From 15c8c48772fea2f010fdf060f32a49405f9f9d46 Mon Sep 17 00:00:00 2001
From: Matthew Douglas <38992547+matthewdouglas@users.noreply.github.com>
Date: Tue, 15 Apr 2025 10:23:34 -0400
Subject: [PATCH] Support LLM.int8() inference with torch.compile

---
 bitsandbytes/_ops.py                | 26 ++++++++++++++++++
 bitsandbytes/autograd/_functions.py | 41 +++++++++++-----------------
 bitsandbytes/backends/cuda/ops.py   | 42 +++++++++++++++++++++++++++++
 3 files changed, 84 insertions(+), 25 deletions(-)

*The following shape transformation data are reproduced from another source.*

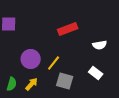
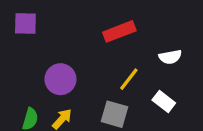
yellow line: (54, 63) -> (129, 79), moved

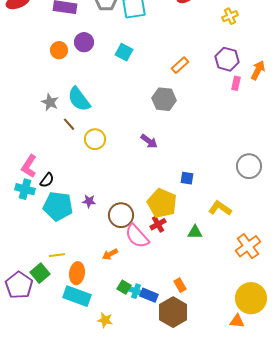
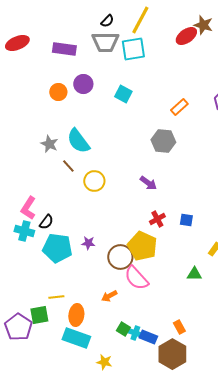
yellow pentagon: (162, 203) -> (142, 246), moved
red cross: (158, 224) -> (157, 219), moved
green square: (40, 273) -> (39, 315), turned 30

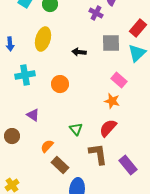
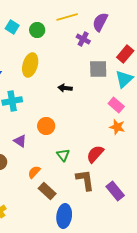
black arrow: (79, 52) -> (65, 88), moved
pink rectangle: (119, 80) -> (116, 105), moved
orange circle: (60, 84) -> (46, 126), moved
orange star: (112, 101) -> (117, 127), moved

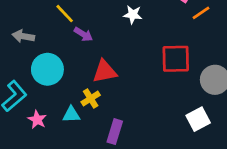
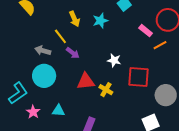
white star: (133, 15) -> (114, 60), moved
gray arrow: (23, 36) -> (43, 51), moved
yellow cross: (91, 99) -> (106, 90), moved, turned -32

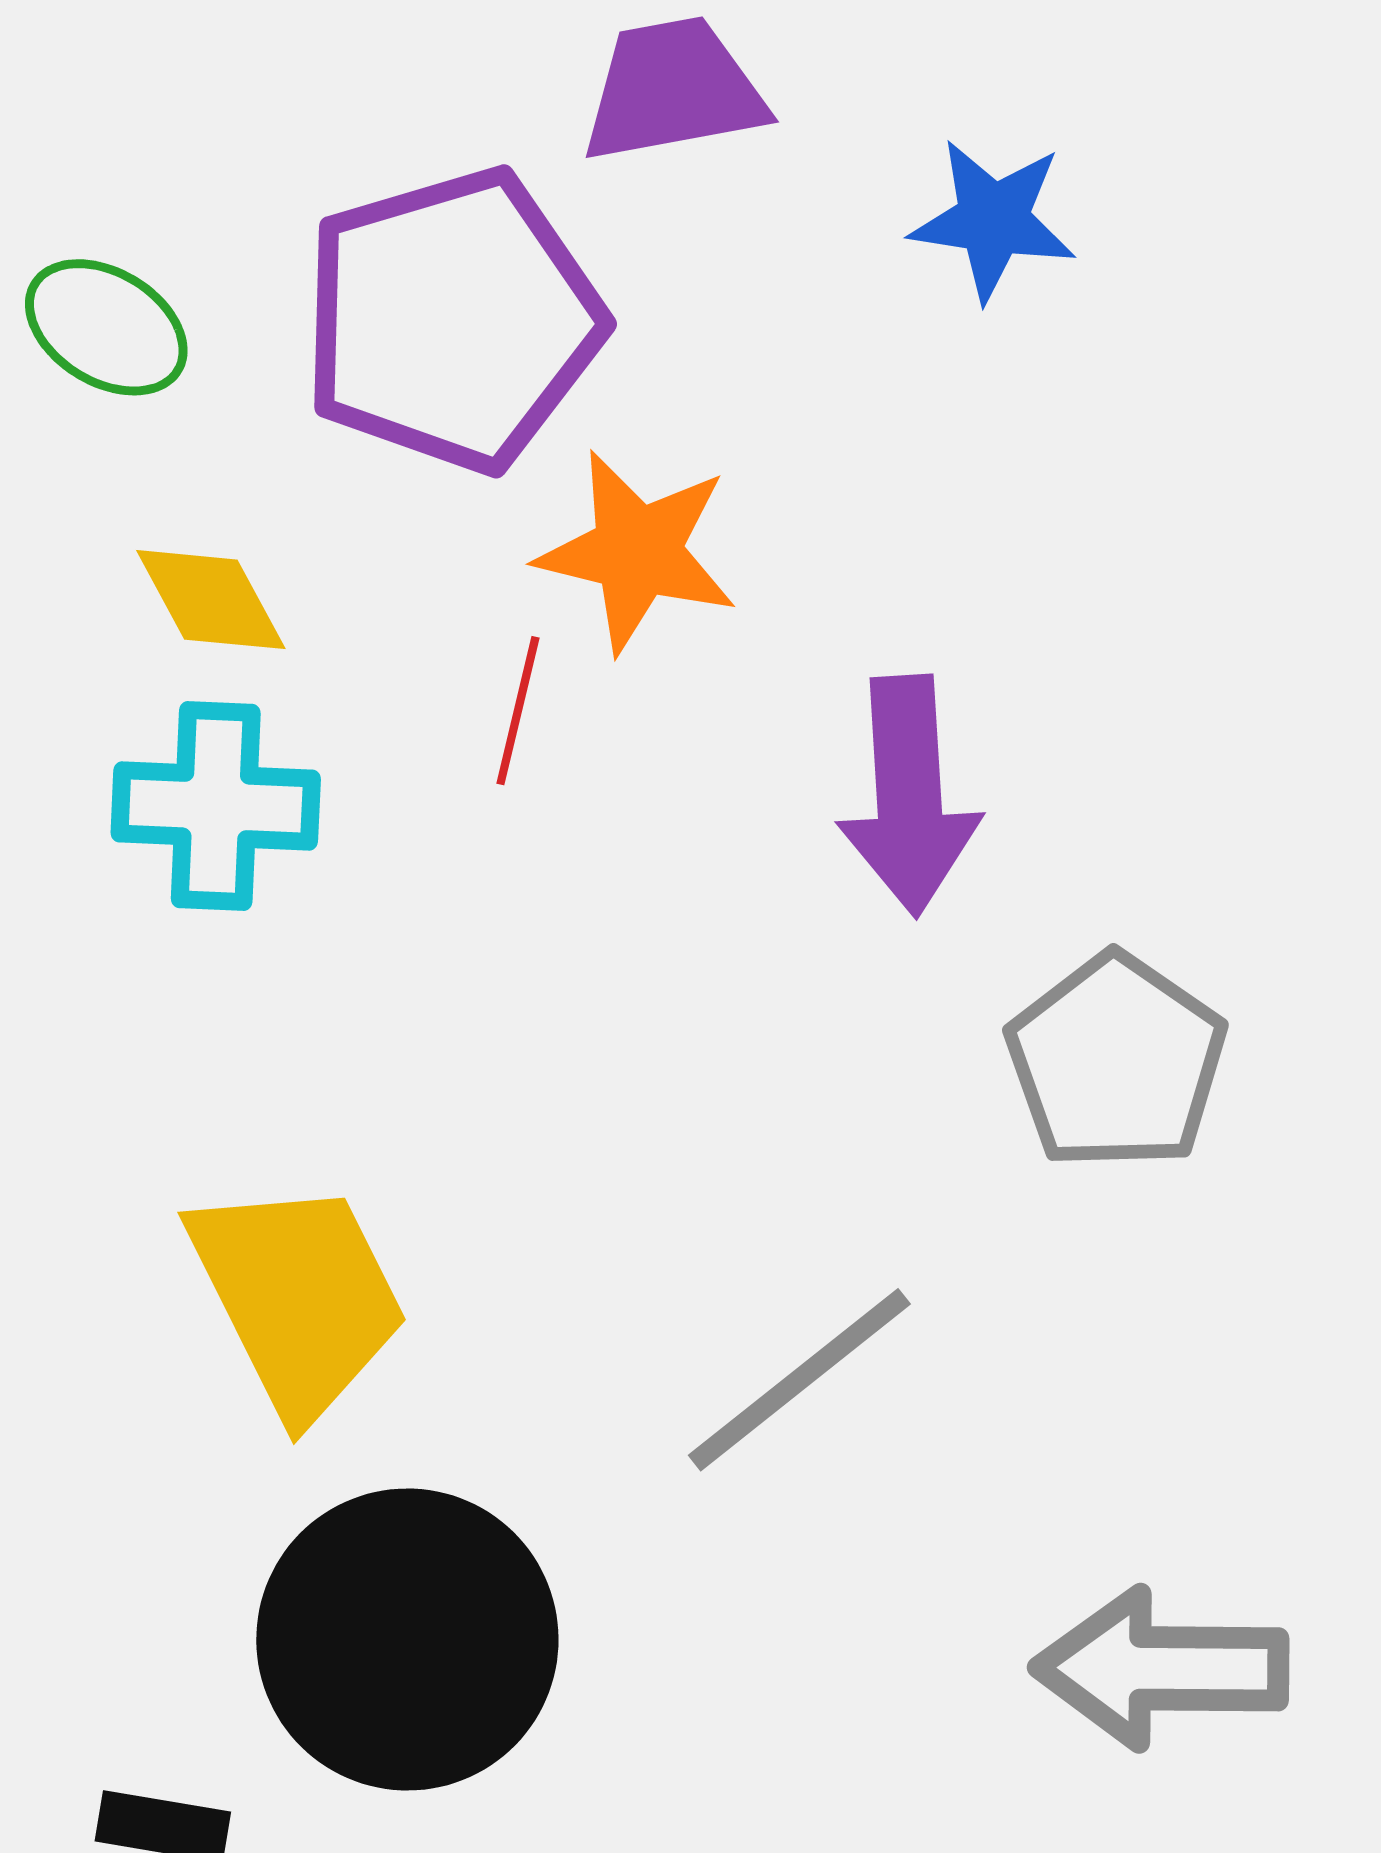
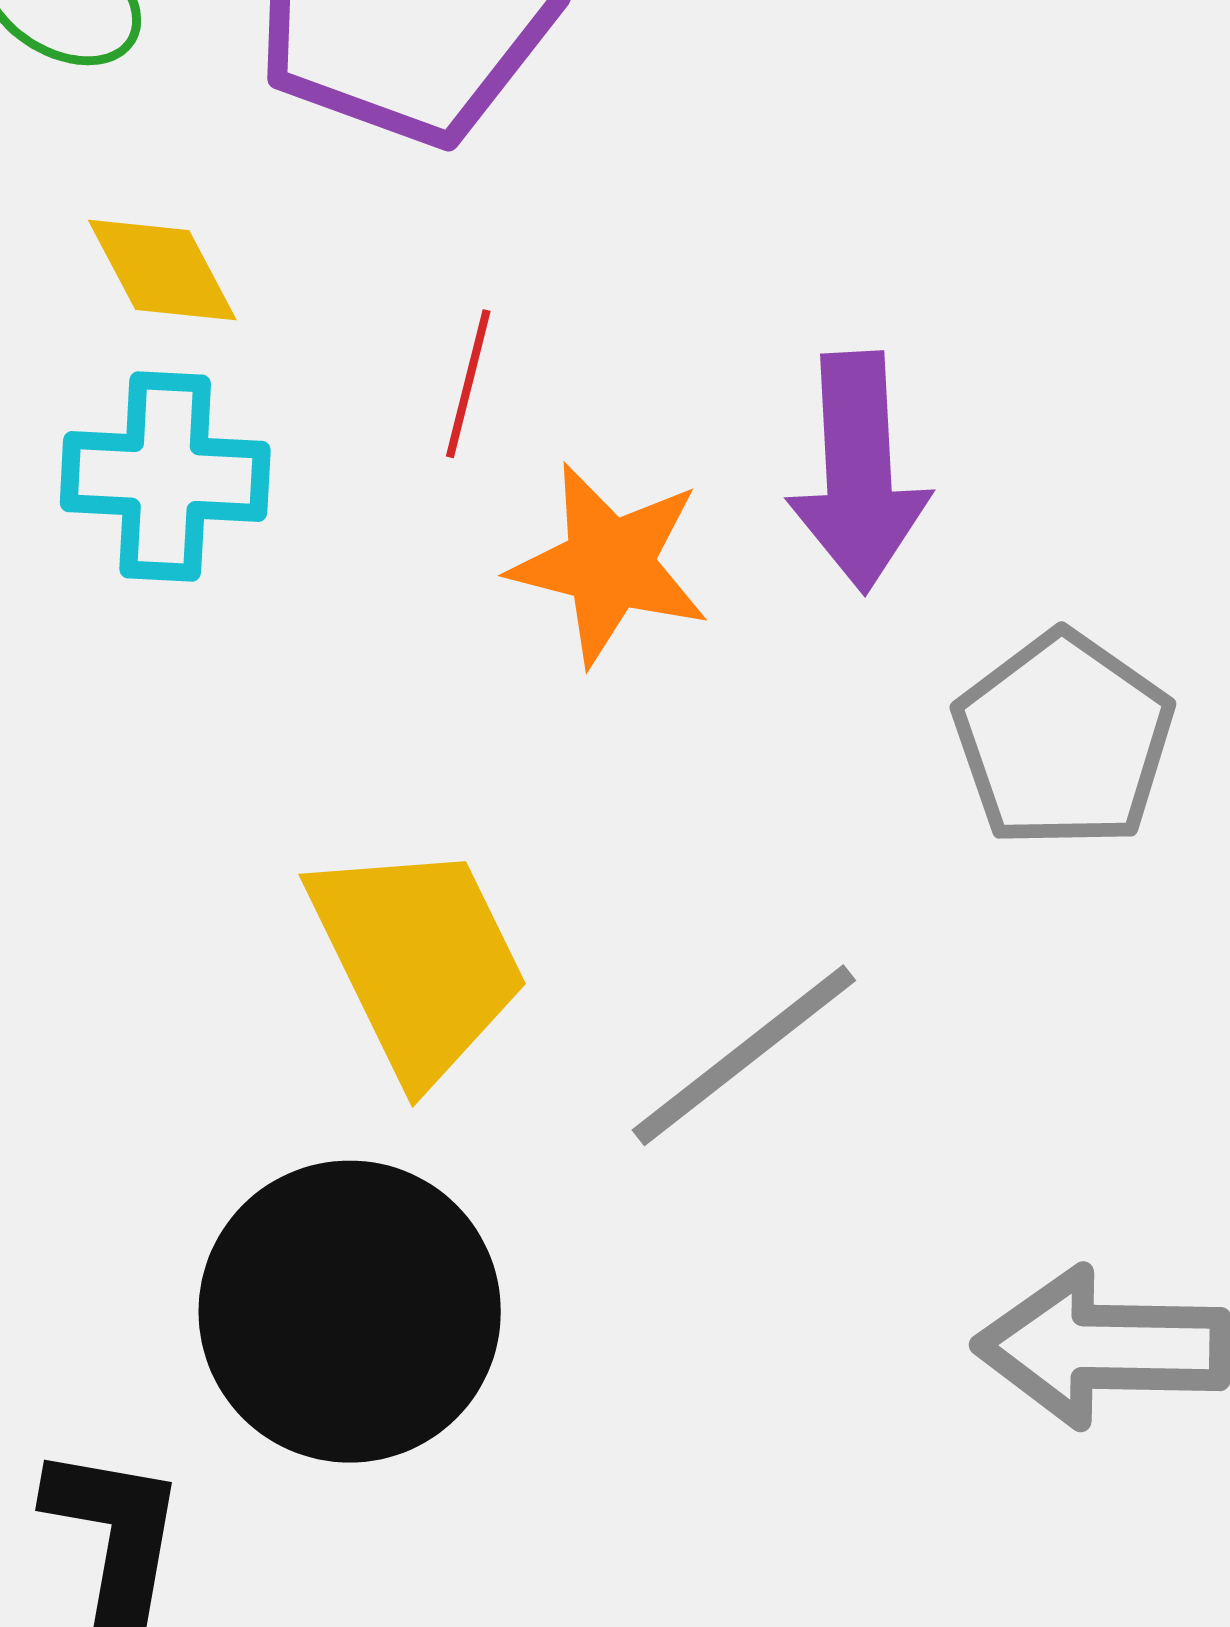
orange star: (637, 551) -> (610, 564), moved
yellow trapezoid: (298, 1297) -> (418, 960), moved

diff --git a/bitsandbytes/_ops.py b/bitsandbytes/_ops.py
index 2a12e40a1..ceba71572 100644
--- a/bitsandbytes/_ops.py
+++ b/bitsandbytes/_ops.py
@@ -15,6 +15,32 @@
     register_fake = torch.library.impl_abstract
     register_kernel = torch.library.impl
 
+# Int8 mixed precision matmul + dequant + bias
+torch.library.define(
+    "bitsandbytes::int8_mixed_scaled_mm",
+    "(Tensor A, Tensor CA, Tensor CB, Tensor SCA, Tensor SCB, Tensor? outlier_cols=None, Tensor? bias=None) -> (Tensor, Tensor?)",
+)
+
+
+@register_fake("bitsandbytes::int8_mixed_scaled_mm")
+def _(
+    A: torch.Tensor,
+    CA: torch.Tensor,
+    CB: torch.Tensor,
+    SCA: torch.Tensor,
+    SCB: torch.Tensor,
+    outlier_cols: Optional[torch.Tensor] = None,
+    bias: Optional[torch.Tensor] = None,
+) -> tuple[torch.Tensor, Optional[torch.Tensor]]:
+    shapeC = (*CA.shape[:-1], CB.shape[0])
+
+    out = torch.empty(shapeC, device=A.device, dtype=A.dtype)
+
+    outlier_cols = torch.library.get_ctx().new_dynamic_size()

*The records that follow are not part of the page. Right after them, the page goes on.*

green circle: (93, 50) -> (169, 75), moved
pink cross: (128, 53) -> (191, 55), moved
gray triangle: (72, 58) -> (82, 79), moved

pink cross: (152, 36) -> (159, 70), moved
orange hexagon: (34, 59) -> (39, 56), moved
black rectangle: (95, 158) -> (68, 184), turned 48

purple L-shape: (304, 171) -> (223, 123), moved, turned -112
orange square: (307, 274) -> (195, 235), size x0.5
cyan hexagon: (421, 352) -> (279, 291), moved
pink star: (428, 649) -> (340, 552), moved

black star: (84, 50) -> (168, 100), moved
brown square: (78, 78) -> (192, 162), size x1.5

+    subA = A.new_empty(outlier_cols, dtype=torch.int64)
+
+    return out, subA
+
 
 # Higher level op: int8 matmul + dequant + bias
 torch.library.define(
diff --git a/bitsandbytes/autograd/_functions.py b/bitsandbytes/autograd/_functions.py
index 5df8a0979..7fa846d92 100644
--- a/bitsandbytes/autograd/_functions.py
+++ b/bitsandbytes/autograd/_functions.py
@@ -210,37 +210,28 @@ def forward(
                 # 2. Quantize B
                 state.CB, state.SCB, _ = F.int8_vectorwise_quant(B.to(torch.float16))
 
-        # Handle sparse decomposition. In some instances, we may have not found any
-        # outlier columns at all. In that case, we'll skip this part completely.
-        if state.threshold > 0.0 and outlier_cols is not None and outlier_cols.numel():
+        # Handle sparse decomposition
+        if state.threshold > 0.0:
             state.idx = outlier_cols
 
-            # Zero out the outliers in the transposed 8bit inputs.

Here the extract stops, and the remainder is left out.